Solalex, sous le rocher, voici pour le décor qui nous accueille ce matin. Il y a une expression du langage qui dit bien notre situation : « être au pied du mur ». D’où vient cette expression ? Je n’en sais rien, mais elle évoque en nous bien des images de personnes, de peuples qui ont vécu ou qui vivent au pied d’un mur. On pense bien sûr à la Grande Muraille de Chine, censée protéger des invasions mongoles. On pense aux habitants de Berlin durant la guerre froide.
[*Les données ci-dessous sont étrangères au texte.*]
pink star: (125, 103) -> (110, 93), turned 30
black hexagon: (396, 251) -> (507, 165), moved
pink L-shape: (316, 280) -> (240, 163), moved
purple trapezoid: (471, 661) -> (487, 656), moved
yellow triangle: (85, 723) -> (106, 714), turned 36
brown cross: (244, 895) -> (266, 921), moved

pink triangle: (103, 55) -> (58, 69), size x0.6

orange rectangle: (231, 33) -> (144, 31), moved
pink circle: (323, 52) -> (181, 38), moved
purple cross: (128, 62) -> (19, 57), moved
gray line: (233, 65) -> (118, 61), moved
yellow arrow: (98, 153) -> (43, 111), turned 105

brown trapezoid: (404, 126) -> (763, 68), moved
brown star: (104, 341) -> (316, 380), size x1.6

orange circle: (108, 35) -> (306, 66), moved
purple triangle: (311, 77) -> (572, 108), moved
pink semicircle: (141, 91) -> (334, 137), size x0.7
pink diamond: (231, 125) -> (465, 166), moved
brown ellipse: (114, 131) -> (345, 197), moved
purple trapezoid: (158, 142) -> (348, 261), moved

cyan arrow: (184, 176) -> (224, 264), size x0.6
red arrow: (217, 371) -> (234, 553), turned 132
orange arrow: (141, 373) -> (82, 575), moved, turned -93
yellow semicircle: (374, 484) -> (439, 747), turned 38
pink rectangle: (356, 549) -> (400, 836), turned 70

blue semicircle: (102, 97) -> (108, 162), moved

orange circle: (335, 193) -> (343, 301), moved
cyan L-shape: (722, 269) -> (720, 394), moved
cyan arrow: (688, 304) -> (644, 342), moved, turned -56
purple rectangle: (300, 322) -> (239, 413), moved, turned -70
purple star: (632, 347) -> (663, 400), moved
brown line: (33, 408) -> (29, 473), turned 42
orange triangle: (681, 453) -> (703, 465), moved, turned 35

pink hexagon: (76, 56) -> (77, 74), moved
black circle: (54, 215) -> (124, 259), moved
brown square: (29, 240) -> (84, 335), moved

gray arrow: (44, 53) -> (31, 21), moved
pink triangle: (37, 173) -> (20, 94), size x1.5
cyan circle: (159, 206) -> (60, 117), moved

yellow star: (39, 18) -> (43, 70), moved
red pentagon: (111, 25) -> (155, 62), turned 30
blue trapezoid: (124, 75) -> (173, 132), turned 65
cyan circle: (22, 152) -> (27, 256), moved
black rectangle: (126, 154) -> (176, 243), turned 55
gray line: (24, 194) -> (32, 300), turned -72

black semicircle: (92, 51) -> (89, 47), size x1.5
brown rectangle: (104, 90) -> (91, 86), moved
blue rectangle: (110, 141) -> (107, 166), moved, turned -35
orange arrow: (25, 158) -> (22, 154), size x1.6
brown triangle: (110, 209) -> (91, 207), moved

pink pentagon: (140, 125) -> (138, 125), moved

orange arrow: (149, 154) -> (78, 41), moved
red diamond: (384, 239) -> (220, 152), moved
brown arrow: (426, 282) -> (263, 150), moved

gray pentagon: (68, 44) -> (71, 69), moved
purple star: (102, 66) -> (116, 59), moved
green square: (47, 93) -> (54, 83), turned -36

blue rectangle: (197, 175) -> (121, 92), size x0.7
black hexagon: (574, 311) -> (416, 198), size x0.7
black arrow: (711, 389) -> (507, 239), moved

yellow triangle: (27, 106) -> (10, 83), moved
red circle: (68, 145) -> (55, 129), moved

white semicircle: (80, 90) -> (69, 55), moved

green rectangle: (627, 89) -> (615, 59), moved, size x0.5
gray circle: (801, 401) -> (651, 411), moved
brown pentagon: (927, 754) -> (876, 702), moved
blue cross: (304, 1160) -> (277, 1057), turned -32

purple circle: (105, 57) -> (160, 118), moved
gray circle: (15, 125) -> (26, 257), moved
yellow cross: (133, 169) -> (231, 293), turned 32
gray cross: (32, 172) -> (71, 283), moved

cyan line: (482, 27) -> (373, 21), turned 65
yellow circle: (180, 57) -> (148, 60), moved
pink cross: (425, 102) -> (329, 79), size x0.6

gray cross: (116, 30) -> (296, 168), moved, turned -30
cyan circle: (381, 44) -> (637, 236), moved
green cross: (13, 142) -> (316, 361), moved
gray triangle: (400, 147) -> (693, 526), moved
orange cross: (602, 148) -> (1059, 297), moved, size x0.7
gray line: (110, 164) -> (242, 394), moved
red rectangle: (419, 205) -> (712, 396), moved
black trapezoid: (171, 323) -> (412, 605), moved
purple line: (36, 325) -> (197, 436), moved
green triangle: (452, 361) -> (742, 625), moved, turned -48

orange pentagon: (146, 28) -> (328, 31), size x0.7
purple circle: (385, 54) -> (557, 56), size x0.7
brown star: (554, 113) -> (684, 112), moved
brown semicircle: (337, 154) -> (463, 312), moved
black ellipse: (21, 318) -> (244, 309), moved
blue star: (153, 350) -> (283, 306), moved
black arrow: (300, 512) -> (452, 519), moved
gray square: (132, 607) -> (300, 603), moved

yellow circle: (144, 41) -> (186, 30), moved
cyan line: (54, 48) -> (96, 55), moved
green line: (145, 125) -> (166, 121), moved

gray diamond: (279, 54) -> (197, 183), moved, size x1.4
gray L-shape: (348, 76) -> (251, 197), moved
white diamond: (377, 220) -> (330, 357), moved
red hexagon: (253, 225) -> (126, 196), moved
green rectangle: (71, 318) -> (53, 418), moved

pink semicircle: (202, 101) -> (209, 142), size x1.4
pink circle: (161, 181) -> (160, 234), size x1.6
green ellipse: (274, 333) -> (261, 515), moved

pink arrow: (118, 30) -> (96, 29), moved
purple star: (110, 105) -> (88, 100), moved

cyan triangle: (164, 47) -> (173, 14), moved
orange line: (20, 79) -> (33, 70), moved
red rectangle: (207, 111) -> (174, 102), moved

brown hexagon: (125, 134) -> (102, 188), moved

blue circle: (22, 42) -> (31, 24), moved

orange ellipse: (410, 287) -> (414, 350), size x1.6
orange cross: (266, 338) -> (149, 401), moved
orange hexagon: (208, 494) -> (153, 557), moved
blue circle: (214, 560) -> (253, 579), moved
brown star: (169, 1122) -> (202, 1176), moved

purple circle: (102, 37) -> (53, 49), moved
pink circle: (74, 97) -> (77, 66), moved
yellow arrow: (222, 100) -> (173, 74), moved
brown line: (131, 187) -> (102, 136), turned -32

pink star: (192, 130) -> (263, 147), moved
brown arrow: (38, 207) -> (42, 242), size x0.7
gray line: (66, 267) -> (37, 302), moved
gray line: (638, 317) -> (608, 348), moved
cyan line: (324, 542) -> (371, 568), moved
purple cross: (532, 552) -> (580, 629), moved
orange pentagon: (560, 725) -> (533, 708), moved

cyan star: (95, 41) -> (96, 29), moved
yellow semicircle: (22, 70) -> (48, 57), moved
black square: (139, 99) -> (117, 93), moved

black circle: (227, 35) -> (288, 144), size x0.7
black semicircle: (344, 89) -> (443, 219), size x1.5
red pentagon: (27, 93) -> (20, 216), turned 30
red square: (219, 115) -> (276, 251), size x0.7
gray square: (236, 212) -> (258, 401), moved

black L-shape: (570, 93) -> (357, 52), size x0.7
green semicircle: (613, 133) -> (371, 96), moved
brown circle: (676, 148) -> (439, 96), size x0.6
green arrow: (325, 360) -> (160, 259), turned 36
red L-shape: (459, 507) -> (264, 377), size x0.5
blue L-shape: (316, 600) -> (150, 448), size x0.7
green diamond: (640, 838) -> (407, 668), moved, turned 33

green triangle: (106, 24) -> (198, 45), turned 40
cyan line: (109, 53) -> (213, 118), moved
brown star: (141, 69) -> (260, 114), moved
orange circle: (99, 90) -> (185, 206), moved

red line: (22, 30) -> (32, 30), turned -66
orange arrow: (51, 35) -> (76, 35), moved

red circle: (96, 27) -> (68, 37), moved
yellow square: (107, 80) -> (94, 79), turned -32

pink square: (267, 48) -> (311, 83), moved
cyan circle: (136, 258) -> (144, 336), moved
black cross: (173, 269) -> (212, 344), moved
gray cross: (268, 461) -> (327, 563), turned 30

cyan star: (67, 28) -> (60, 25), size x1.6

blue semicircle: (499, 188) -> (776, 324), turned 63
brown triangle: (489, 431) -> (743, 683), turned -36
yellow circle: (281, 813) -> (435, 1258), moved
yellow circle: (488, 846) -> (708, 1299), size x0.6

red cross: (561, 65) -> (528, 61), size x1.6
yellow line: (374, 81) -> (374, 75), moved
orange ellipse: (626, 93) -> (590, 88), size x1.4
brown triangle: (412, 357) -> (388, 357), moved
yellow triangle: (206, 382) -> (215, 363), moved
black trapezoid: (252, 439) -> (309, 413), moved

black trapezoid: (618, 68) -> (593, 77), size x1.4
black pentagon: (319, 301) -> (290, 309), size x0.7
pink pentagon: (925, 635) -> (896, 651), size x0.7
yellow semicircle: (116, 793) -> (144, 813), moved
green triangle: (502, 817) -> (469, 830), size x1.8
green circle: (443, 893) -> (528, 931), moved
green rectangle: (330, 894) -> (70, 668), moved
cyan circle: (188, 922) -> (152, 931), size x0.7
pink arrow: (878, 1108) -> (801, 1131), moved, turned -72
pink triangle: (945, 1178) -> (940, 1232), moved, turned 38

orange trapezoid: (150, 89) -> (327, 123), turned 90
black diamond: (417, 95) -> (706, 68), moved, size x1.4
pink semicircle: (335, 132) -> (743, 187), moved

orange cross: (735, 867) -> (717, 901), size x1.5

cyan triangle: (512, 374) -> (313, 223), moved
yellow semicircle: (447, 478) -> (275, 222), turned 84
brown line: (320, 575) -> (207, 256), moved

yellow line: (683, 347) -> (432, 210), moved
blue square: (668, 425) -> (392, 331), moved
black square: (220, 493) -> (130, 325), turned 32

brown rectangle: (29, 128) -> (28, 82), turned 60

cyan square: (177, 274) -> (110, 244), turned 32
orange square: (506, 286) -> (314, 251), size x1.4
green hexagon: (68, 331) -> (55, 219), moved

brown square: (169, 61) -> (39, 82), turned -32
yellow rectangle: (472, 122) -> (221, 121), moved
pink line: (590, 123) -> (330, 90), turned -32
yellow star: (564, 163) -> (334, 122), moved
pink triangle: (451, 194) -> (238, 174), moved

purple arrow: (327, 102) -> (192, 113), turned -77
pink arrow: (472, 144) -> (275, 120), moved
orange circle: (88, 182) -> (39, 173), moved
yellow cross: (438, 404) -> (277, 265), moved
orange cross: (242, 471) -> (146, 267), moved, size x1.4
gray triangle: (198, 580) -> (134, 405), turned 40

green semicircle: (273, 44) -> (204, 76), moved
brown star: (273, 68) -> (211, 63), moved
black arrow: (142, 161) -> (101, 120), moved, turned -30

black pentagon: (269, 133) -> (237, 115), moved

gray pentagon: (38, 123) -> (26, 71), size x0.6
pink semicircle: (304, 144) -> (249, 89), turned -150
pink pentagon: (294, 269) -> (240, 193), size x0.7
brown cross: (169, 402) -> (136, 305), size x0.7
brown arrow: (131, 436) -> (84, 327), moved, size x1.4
On pense aux habitants de Palestine et d’Israël qui, aujourd’hui encore, vivent le drame d’être séparés par un mur !
« Etre au pied du mur », c’est aussi la situation des troupes de Josué, rassemblées devant les murs de Jéricho, obligées de composer avec cet obstacle qui se présente devant elles. « Etre au pied du mur », c’est notre situation aujourd’hui, nous qui sommes rassemblés au pied de l’Argentine.
Il y a des personnes qui vivent « au pied du mur » au sens propre, parce qu’un mur se dresse devant leur porte. Mais combien de fois sommes-nous « au pied du mur » dans nos vies, au sens figuré du terme ?
« Au pied du mur » : parce qu’il n’y a pas d’échappatoire possible, obligé de répondre, de trouver une solution.
« Au pied du mur » : parce que nous ne savons pas quelle décision prendre.
« Au pied du mur » : parce qu’il n’y a plus d’espoir.
« Au pied du mur » : face au verdict d’un médecin, d’un juge, d’un patron.

Aujourd’hui, avec tous ceux qui nous écoutent et qui sont ou qui ont été dans cette situation, avec vous tous qui êtes rassemblés ici ce matin, avec les bergers et les vachers de Solalex, la fanfare, nous sommes au pied du mur !
Comment Dieu me parle-t-il lorsque je suis au pied du mur ? Mettons-nous à l’écoute d’une Parole. Mettons-nous à l’écoute de ce récit de la prise de Jéricho. Pour être tout à fait franc avec vous, je vous avoue qu’à première lecture, ce passage ne m’a pas du tout parlé. J’avais juste envie de fermer ma Bible et d’oublier rapidement ce mauvais moment ! Alors vous aussi, si vous avez envie de partir ou d’éteindre votre radio, soyez rassurés, je vous comprends !
En lisant ce passage, je me suis dit : qu’est-ce qu’on nous raconte pour un charabia ! Voilà encore un de ces récits dans lesquels Dieu donne la victoire à son peuple comme par un coup de baguette magique, mais rien à voir avec la vraie vie ! Encore un de ces passages qui pourrait justifier la domination de l’Etat d’Israël sur la Palestine et la possession du pays ! Sans parler de ce « premier génocide de l’histoire », comme l’appelait l’Abbé Pierre. Oui, vous avez bien entendu, on vient juste de vous raconter l’extermination pure et simple de toute une ville, femmes et enfants y compris, et comme si cela ne suffisait pas, on ajoute encore les animaux qui eux n’ont sûrement rien fait !
Solalex-Jéricho : tes murailles sont bien impénétrables ce matin !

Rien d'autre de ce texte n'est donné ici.